Stability: Proving 95% of the blocks (or even 99%) is not enough, if there is a minority of blocks that can halt the prover and block production (once proving is enshrined). Focusing on worst-case scenarios takes into account certain opcodes and transaction types that are exceptionally costly and time-consuming to prove. Improving performance here makes it more feasible to integrate proving into critical, production-grade workstreams.
Security: As zkVMs (and ZKPs more generally) become a more integral part of our systems and we rely on them to verify integrity, security becomes even more paramount. Bugs in proving systems and zkVMs can enable false positives or negatives, which could be catastrophic (particularly if there is no backup system for verification). Security measures such as auditing, formal verification, and fallback mechanisms are likely to become more commonplace as ZK systems gain more widespread adoption.
Parting Thought: If the end-goal is to prove all execution on Ethereum (enshrined zkVM), when should we transition from pricing resources in gas to some measure that better captures the cost of proving (e.g. proving cycles used)? This would also help address the problem of “proving killers” - blocks that are cheap to construct (low gas usage) but filled with operations that are difficult and costly to prove.

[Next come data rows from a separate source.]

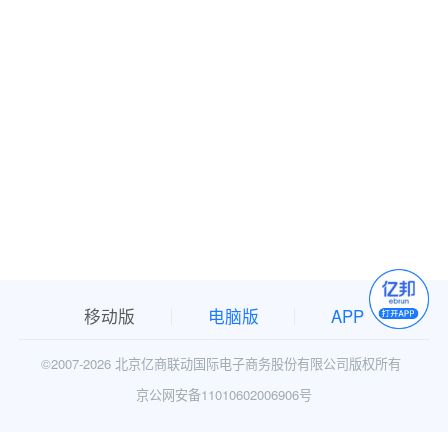
移动版
电脑版
APP
©2007-
2026 北京亿商联动国际电子商务股份有限公司版权所有
京公网安备11010602006906号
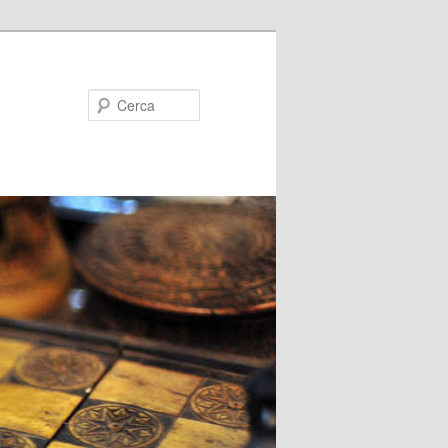
Cerca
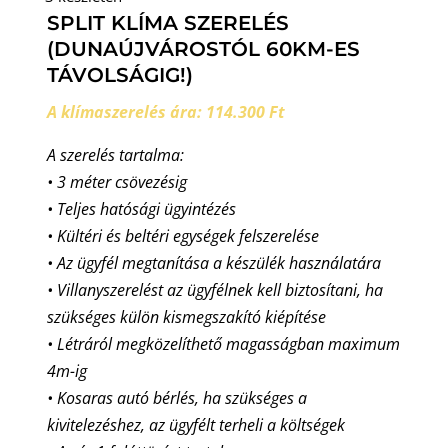
SPLIT KLÍMA SZERELÉS
(DUNAÚJVÁROSTÓL 60KM-ES
TÁVOLSÁGIG!)
A klímaszerelés ára: 114.300 Ft
A szerelés tartalma:
• 3 méter csövezésig
• Teljes hatósági ügyintézés
• Kültéri és beltéri egységek felszerelése
• Az ügyfél megtanítása a készülék használatára
• Villanyszerelést az ügyfélnek kell biztosítani, ha
szükséges külön kismegszakító kiépítése
• Létráról megközelíthető magasságban maximum
4m-ig
• Kosaras autó bérlés, ha szükséges a
kivitelezéshez, az ügyfélt terheli a költségek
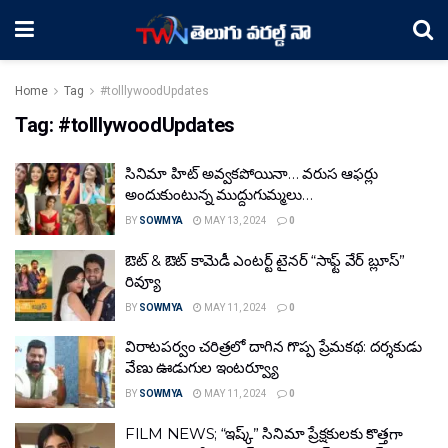
Home
Tag
#tolllywoodUpdates
Tag:
#tolllywoodUpdates
సినిమా హిట్ అవ్వకపోయినా… వరుస ఆఫర్లు
అందుకుంటున్న ముద్దుగుమ్మలు…
BY
SOWMYA
MAY 13, 2024
0
ఔట్ & ఔట్ కామెడీ ఎంటర్ట్ టైనర్ “సాఫ్ట్ వేర్ బ్లూస్”
రివ్యూ
BY
SOWMYA
MAY 11, 2024
0
విరాటపర్వం చరిత్రలో దాగిన గొప్ప ప్రేమకథ: దర్శకుడు
వేణు ఊడుగుల ఇంటర్వ్యూ
BY
SOWMYA
MAY 11, 2024
0
FILM NEWS; “ఇష్క్” సినిమా ప్రేక్షకులకు కొత్తగా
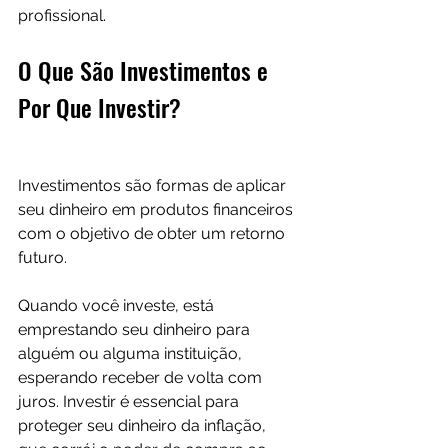
profissional.
O Que São Investimentos e 
Por Que Investir?
Investimentos são formas de aplicar 
seu dinheiro em produtos financeiros 
com o objetivo de obter um retorno 
futuro. 
Quando você investe, está 
emprestando seu dinheiro para 
alguém ou alguma instituição, 
esperando receber de volta com 
juros. Investir é essencial para 
proteger seu dinheiro da inflação,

💡 Research, Articles & Other Things of Interest
📚 Opening up ‘Zero-Knowledge Proof’ technology to promote privacy in age assurance: Google open-sources its ZKP libraries used for identity verification and the EU’s upcoming digital identity wallet. Developed in partnership with Sparkasse (the largest financial group in Europe) to support EU age assurance. Will we soon have more than 50 million bank customers leveraging ZKPs without even realizing it?
📚 Announcing the Zama Confidential Blockchain Protocol: With the recent surge in institutional interest in blockchains, privacy and confidentiality solutions are again becoming more topical. The Zama Confidential Blockchain Protocol enables confidential smart contracts on top of any L1 or L2 (starting with EVM chains).
📚 6 Use Cases for DePIN: At their core, DePIN protocols offer an alternative to the monopolistic, opaque, and outdated infrastructure systems we rely on today. Examples of industries include energy, telecom, and transport.
📚 Zisk joins the real-time club, i.e. proving Ethereum blocks in under 12s.
🤌 Personal Recommendations From Our Team
📚 Reading: The Tsar of Love and Techno - Anthony Marra: From a 1930s Soviet censor to young children growing up in Siberian mining towns - the book ties together a cast of remarkable characters whose lives intersect in surprising ways.
🎧 Listening: The Gift and The Curse of Staying Private: Bill Gurley breaks down dynamics in (traditional) VC markets and second-order effects from companies staying private for longer.
💡 Other: No way Starcloud’s putting a data centre in space in a Starship or $8.2 million: In case you wondered if launching data centers to orbit would be a good idea.